La risposta del Comune fu un secondo intervento, questa volta scortati da polizia e carabinieri, che effettivamente tagliò la fornitura d’acqua.
In seguito ci fu un tentativo da parte di occupanti e solidali di fare un volantinaggio in Comune, accompagnato da un’ azione simbolica (prendere con delle taniche l’acqua dai bagni), per raccontare alle persone cosa fosse successo: fummo aggrediti fisicamente dalla polizia locale che ci accolse sulla porta del Comune pronta a menar le mani. Citando un volantino scritto poco dopo i fatti nel 2013: “forse volevano difendersi da un po’ di fogli scritti, forse avevano proprio paura di leggere (non immaginiamo cosa farebbero in una biblioteca, circondati dai libri)”.
Questi fatti avvennero in due giornate di novembre 2013, dopo le quali gli/le occupanti tennero duro e trovarono soluzioni alternative, riuscendo a vivere faticosamente ma dignitosamente anche senza acqua corrente, e ad aprire lo spazio ad iniziative politiche, culturali, ludiche, fino allo sgombero vero e proprio avvenuto ad opera della polizia nel gennaio del 2014.
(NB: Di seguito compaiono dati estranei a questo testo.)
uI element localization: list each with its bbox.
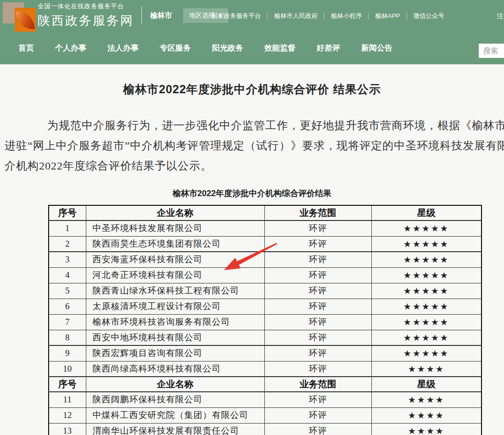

Quei due giorni hanno portato ad un processo con svariati capi di accusa (interruzione di pubblico servizio, violenza e minacce, furto e danneggiamento), iniziato nel 2015, rinviato varie volte, che ha visto il passaggio di mano in mano di almeno tre giudici, di due giunte comunali (Pd e Lega), la perdita dei fascicoli da parte dell’accusa, l’inserimento nel processo di due persone totalmente estranee ai fatti, e le testimonianze false da parte del capo della Polizia Locale.
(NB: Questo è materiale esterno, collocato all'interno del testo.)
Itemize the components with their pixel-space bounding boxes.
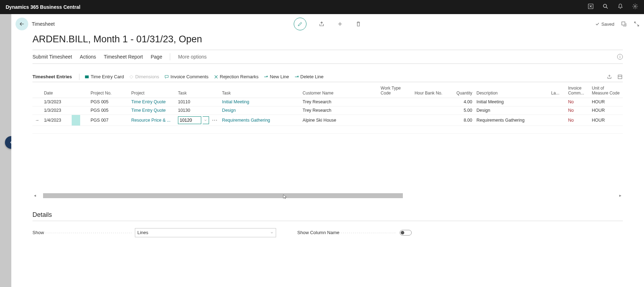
col-la[interactable]: La... <box>549 82 566 98</box>
section-label: Timesheet Entries <box>32 74 72 79</box>
show-select[interactable]: Lines <box>135 228 276 237</box>
new-icon[interactable] <box>337 21 343 27</box>
col-work-type[interactable]: Work Type Code <box>378 82 412 98</box>
collapse-icon[interactable] <box>633 21 640 27</box>
scroll-left-icon[interactable]: ◄ <box>32 193 37 198</box>
cell-project[interactable]: Time Entry Quote <box>129 106 176 115</box>
label: Invoice Comments <box>171 74 209 79</box>
show-column-name-field: Show Column Name <box>297 230 412 236</box>
excel-icon[interactable] <box>588 3 594 11</box>
menu-actions[interactable]: Actions <box>80 54 96 60</box>
menu-more-options[interactable]: More options <box>178 54 207 60</box>
table-row-active[interactable]: → 1/4/2023 PGS 007 Resource Price & ... … <box>32 115 623 126</box>
invoice-comments-button[interactable]: Invoice Comments <box>164 74 209 79</box>
table-row[interactable]: 1/3/2023 PGS 005 Time Entry Quote 10130 … <box>32 106 623 115</box>
info-icon[interactable]: i <box>617 54 623 60</box>
cell-inv[interactable]: No <box>566 98 590 106</box>
cell-project[interactable]: Resource Price & ... <box>129 115 176 126</box>
expand-grid-icon[interactable] <box>617 74 623 80</box>
gear-icon[interactable] <box>632 3 638 11</box>
cell-project-no[interactable]: PGS 005 <box>89 106 129 115</box>
horizontal-scrollbar[interactable]: ◄ ► <box>32 193 623 199</box>
app-title: Dynamics 365 Business Central <box>6 4 80 10</box>
share-icon[interactable] <box>318 21 325 27</box>
cell-project-no[interactable]: PGS 005 <box>89 98 129 106</box>
menu-page[interactable]: Page <box>151 54 162 60</box>
col-hour-bank[interactable]: Hour Bank No. <box>412 82 448 98</box>
col-description[interactable]: Description <box>475 82 549 98</box>
cell-uom[interactable]: HOUR <box>590 98 623 106</box>
bell-icon[interactable] <box>617 3 624 11</box>
cell-qty[interactable]: 8.00 <box>448 115 474 126</box>
delete-icon[interactable] <box>355 21 362 27</box>
cell-uom[interactable]: HOUR <box>590 106 623 115</box>
cell-desc[interactable]: Initial Meeting <box>475 98 549 106</box>
cell-desc[interactable]: Requirements Gathering <box>475 115 549 126</box>
scroll-thumb[interactable] <box>43 193 403 198</box>
section-toolbar: Timesheet Entries Time Entry Card Dimens… <box>32 72 623 82</box>
breadcrumb[interactable]: Timesheet <box>32 21 55 27</box>
col-uom[interactable]: Unit of Measure Code <box>590 82 623 98</box>
col-customer[interactable]: Customer Name <box>300 82 378 98</box>
show-column-name-toggle[interactable] <box>400 230 412 236</box>
table-row-empty[interactable] <box>32 126 623 133</box>
time-entry-card-button[interactable]: Time Entry Card <box>84 74 124 79</box>
cell-date[interactable]: 1/4/2023 <box>42 115 71 126</box>
delete-line-button[interactable]: Delete Line <box>294 74 324 79</box>
col-project[interactable]: Project <box>129 82 176 98</box>
show-col-label: Show Column Name <box>297 230 396 235</box>
task-input[interactable] <box>178 116 201 124</box>
cell-task-no[interactable]: 10130 <box>176 106 220 115</box>
cell-uom[interactable]: HOUR <box>590 115 623 126</box>
show-value: Lines <box>137 230 148 235</box>
svg-line-2 <box>606 7 608 8</box>
svg-rect-10 <box>85 75 89 78</box>
divider <box>79 74 79 80</box>
left-strip <box>0 14 11 287</box>
dimensions-button: Dimensions <box>129 74 159 79</box>
new-line-button[interactable]: New Line <box>263 74 289 79</box>
back-button[interactable] <box>16 18 28 30</box>
more-icon[interactable]: ⋯ <box>210 117 218 123</box>
menu-submit-timesheet[interactable]: Submit Timesheet <box>32 54 72 60</box>
label: New Line <box>270 74 289 79</box>
cell-inv[interactable]: No <box>566 115 590 126</box>
details-section: Details Show Lines Show Column Name <box>32 211 623 237</box>
cell-date[interactable]: 1/3/2023 <box>42 106 71 115</box>
active-marker <box>72 115 80 126</box>
chevron-down-icon[interactable] <box>203 116 209 124</box>
col-project-no[interactable]: Project No. <box>89 82 129 98</box>
col-task[interactable]: Task <box>220 82 300 98</box>
cell-date[interactable]: 1/3/2023 <box>42 98 71 106</box>
menu-timesheet-report[interactable]: Timesheet Report <box>104 54 143 60</box>
svg-point-1 <box>603 4 607 7</box>
share-grid-icon[interactable] <box>607 74 612 80</box>
popout-icon[interactable] <box>621 21 627 27</box>
cell-task-no[interactable]: 10110 <box>176 98 220 106</box>
cell-qty[interactable]: 4.00 <box>448 98 474 106</box>
svg-line-8 <box>634 22 636 24</box>
cell-desc[interactable]: Design <box>475 106 549 115</box>
app-topbar: Dynamics 365 Business Central <box>0 0 644 14</box>
cell-project[interactable]: Time Entry Quote <box>129 98 176 106</box>
cell-customer[interactable]: Trey Research <box>300 98 378 106</box>
rejection-remarks-button[interactable]: Rejection Remarks <box>214 74 259 79</box>
cell-customer[interactable]: Alpine Ski House <box>300 115 378 126</box>
cell-task-no-editing[interactable]: ⋯ <box>176 115 220 126</box>
search-icon[interactable] <box>602 3 609 11</box>
col-task-no[interactable]: Task <box>176 82 220 98</box>
edit-button[interactable] <box>294 18 306 30</box>
col-date[interactable]: Date <box>42 82 71 98</box>
cell-task[interactable]: Requirements Gathering <box>220 115 300 126</box>
scroll-right-icon[interactable]: ► <box>618 193 623 198</box>
cell-inv[interactable]: No <box>566 106 590 115</box>
cell-customer[interactable]: Trey Research <box>300 106 378 115</box>
cell-task[interactable]: Initial Meeting <box>220 98 300 106</box>
row-indicator-icon: → <box>32 115 42 126</box>
cell-qty[interactable]: 5.00 <box>448 106 474 115</box>
table-row[interactable]: 1/3/2023 PGS 005 Time Entry Quote 10110 … <box>32 98 623 106</box>
col-quantity[interactable]: Quantity <box>448 82 474 98</box>
cell-task[interactable]: Design <box>220 106 300 115</box>
col-invoice-comm[interactable]: Invoice Comm... <box>566 82 590 98</box>
cell-project-no[interactable]: PGS 007 <box>89 115 129 126</box>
Se c’è una cosa che questo processo ha fatto è stato rafforzare la convinzione che le aule di tribunale siano un continuo teatrino sconnesso dalla realtà, e che per non essere vittime della realtà omologata che tentano di imporre sia necessario uscire dalla dicotomia legale/giusto illegale/sbagliato e portare avanti con le azioni una critica radicale al mondo che abbiamo intorno.
Per noi è stato giusto opporci al taglio dell’acqua, e lo rifaremmo.
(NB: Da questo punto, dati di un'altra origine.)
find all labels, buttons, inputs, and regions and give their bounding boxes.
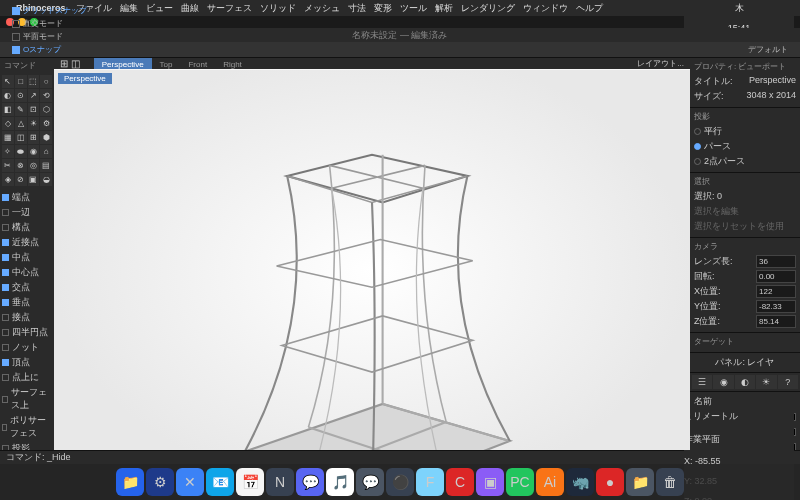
dock-app-0[interactable]: 📁 <box>116 468 144 496</box>
osnap-中点[interactable]: 中点 <box>2 250 52 265</box>
osnap-ポリサーフェス[interactable]: ポリサーフェス <box>2 413 52 441</box>
tool-17[interactable]: ◫ <box>15 131 27 144</box>
menu-メッシュ[interactable]: メッシュ <box>304 3 340 13</box>
toolbar-Oスナップ[interactable]: Oスナップ <box>6 43 93 56</box>
tab-light-icon[interactable]: ☀ <box>756 375 776 389</box>
dock-app-13[interactable]: PC <box>506 468 534 496</box>
menu-編集[interactable]: 編集 <box>120 3 138 13</box>
toolbar-平面モード[interactable]: 平面モード <box>6 30 93 43</box>
dock-app-9[interactable]: ⚫ <box>386 468 414 496</box>
tool-26[interactable]: ◎ <box>28 159 40 172</box>
tool-4[interactable]: ◐ <box>2 89 14 102</box>
viewport-grid-icon[interactable]: ⊞ ◫ <box>60 58 80 69</box>
osnap-中心点[interactable]: 中心点 <box>2 265 52 280</box>
osnap-ノット[interactable]: ノット <box>2 340 52 355</box>
tool-10[interactable]: ⊡ <box>28 103 40 116</box>
dock-app-6[interactable]: 💬 <box>296 468 324 496</box>
cplane-selector[interactable]: デフォルト <box>742 43 794 56</box>
dock-app-17[interactable]: 📁 <box>626 468 654 496</box>
tool-7[interactable]: ⟲ <box>40 89 52 102</box>
dock-app-3[interactable]: 📧 <box>206 468 234 496</box>
tool-16[interactable]: ▦ <box>2 131 14 144</box>
menu-ソリッド[interactable]: ソリッド <box>260 3 296 13</box>
tab-layers-icon[interactable]: ☰ <box>692 375 712 389</box>
osnap-サーフェス上[interactable]: サーフェス上 <box>2 385 52 413</box>
prop-title-value[interactable]: Perspective <box>749 75 796 88</box>
dock-app-5[interactable]: N <box>266 468 294 496</box>
dock-app-4[interactable]: 📅 <box>236 468 264 496</box>
tool-5[interactable]: ⊙ <box>15 89 27 102</box>
tool-11[interactable]: ⬡ <box>40 103 52 116</box>
status-cplane[interactable]: 作業平面 <box>684 433 794 446</box>
menu-変形[interactable]: 変形 <box>374 3 392 13</box>
tool-25[interactable]: ⊗ <box>15 159 27 172</box>
tab-help-icon[interactable]: ? <box>778 375 798 389</box>
dock-app-8[interactable]: 💬 <box>356 468 384 496</box>
layout-button[interactable]: レイアウト... <box>637 58 684 69</box>
menu-ビュー[interactable]: ビュー <box>146 3 173 13</box>
tool-28[interactable]: ◈ <box>2 173 14 186</box>
menu-ウィンドウ[interactable]: ウィンドウ <box>523 3 568 13</box>
menu-解析[interactable]: 解析 <box>435 3 453 13</box>
tool-1[interactable]: □ <box>15 75 27 88</box>
menu-サーフェス[interactable]: サーフェス <box>207 3 252 13</box>
osnap-垂点[interactable]: 垂点 <box>2 295 52 310</box>
tool-21[interactable]: ⬬ <box>15 145 27 158</box>
dock-app-18[interactable]: 🗑 <box>656 468 684 496</box>
tool-6[interactable]: ↗ <box>28 89 40 102</box>
tool-13[interactable]: △ <box>15 117 27 130</box>
tool-8[interactable]: ◧ <box>2 103 14 116</box>
tool-27[interactable]: ▤ <box>40 159 52 172</box>
tool-14[interactable]: ☀ <box>28 117 40 130</box>
dock-app-7[interactable]: 🎵 <box>326 468 354 496</box>
tool-15[interactable]: ⚙ <box>40 117 52 130</box>
toolbar-直交モード[interactable]: 直交モード <box>6 17 93 30</box>
rot-input[interactable] <box>756 270 796 283</box>
menu-ヘルプ[interactable]: ヘルプ <box>576 3 603 13</box>
osnap-構点[interactable]: 構点 <box>2 220 52 235</box>
camx-input[interactable] <box>756 285 796 298</box>
tool-29[interactable]: ⊘ <box>15 173 27 186</box>
osnap-頂点[interactable]: 頂点 <box>2 355 52 370</box>
tool-3[interactable]: ○ <box>40 75 52 88</box>
lens-input[interactable] <box>756 255 796 268</box>
tool-30[interactable]: ▣ <box>28 173 40 186</box>
tab-props-icon[interactable]: ◉ <box>713 375 733 389</box>
status-unit[interactable]: ミリメートル <box>684 410 794 423</box>
tool-22[interactable]: ◉ <box>28 145 40 158</box>
proj-パース[interactable]: パース <box>694 139 796 154</box>
menu-レンダリング[interactable]: レンダリング <box>461 3 515 13</box>
menu-寸法[interactable]: 寸法 <box>348 3 366 13</box>
camz-input[interactable] <box>756 315 796 328</box>
tool-23[interactable]: ⌂ <box>40 145 52 158</box>
camy-input[interactable] <box>756 300 796 313</box>
tool-19[interactable]: ⬢ <box>40 131 52 144</box>
proj-2点パース[interactable]: 2点パース <box>694 154 796 169</box>
menu-ツール[interactable]: ツール <box>400 3 427 13</box>
dock-app-1[interactable]: ⚙ <box>146 468 174 496</box>
toolbar-グリッドスナップ[interactable]: グリッドスナップ <box>6 4 93 17</box>
tab-mat-icon[interactable]: ◐ <box>735 375 755 389</box>
osnap-点上に[interactable]: 点上に <box>2 370 52 385</box>
dock-app-16[interactable]: ● <box>596 468 624 496</box>
tool-2[interactable]: ⬚ <box>28 75 40 88</box>
tool-0[interactable]: ↖ <box>2 75 14 88</box>
proj-平行[interactable]: 平行 <box>694 124 796 139</box>
tool-12[interactable]: ◇ <box>2 117 14 130</box>
command-prompt[interactable]: コマンド: _Hide <box>6 451 71 464</box>
osnap-交点[interactable]: 交点 <box>2 280 52 295</box>
osnap-投影[interactable]: 投影 <box>2 441 52 450</box>
dock-app-10[interactable]: F <box>416 468 444 496</box>
osnap-一辺[interactable]: 一辺 <box>2 205 52 220</box>
dock-app-14[interactable]: Ai <box>536 468 564 496</box>
osnap-端点[interactable]: 端点 <box>2 190 52 205</box>
osnap-近接点[interactable]: 近接点 <box>2 235 52 250</box>
tool-18[interactable]: ⊞ <box>28 131 40 144</box>
tool-20[interactable]: ✧ <box>2 145 14 158</box>
dock-app-15[interactable]: 🦏 <box>566 468 594 496</box>
tool-31[interactable]: ◒ <box>40 173 52 186</box>
dock-app-2[interactable]: ✕ <box>176 468 204 496</box>
viewport-label[interactable]: Perspective <box>58 73 112 84</box>
dock-app-12[interactable]: ▣ <box>476 468 504 496</box>
menu-曲線[interactable]: 曲線 <box>181 3 199 13</box>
È stato giusto occupare e dare nuova vita a luoghi lasciati all’abbandono e abbiamo continuato a farlo negli anni e a sostenere chi ostinatamente cerca di sperimentare l’autogestione e organizzarsi per provare ad affrontare insieme l’alienazione, l’isolamento e la delega di ogni aspetto della propria vita a cui tende la società.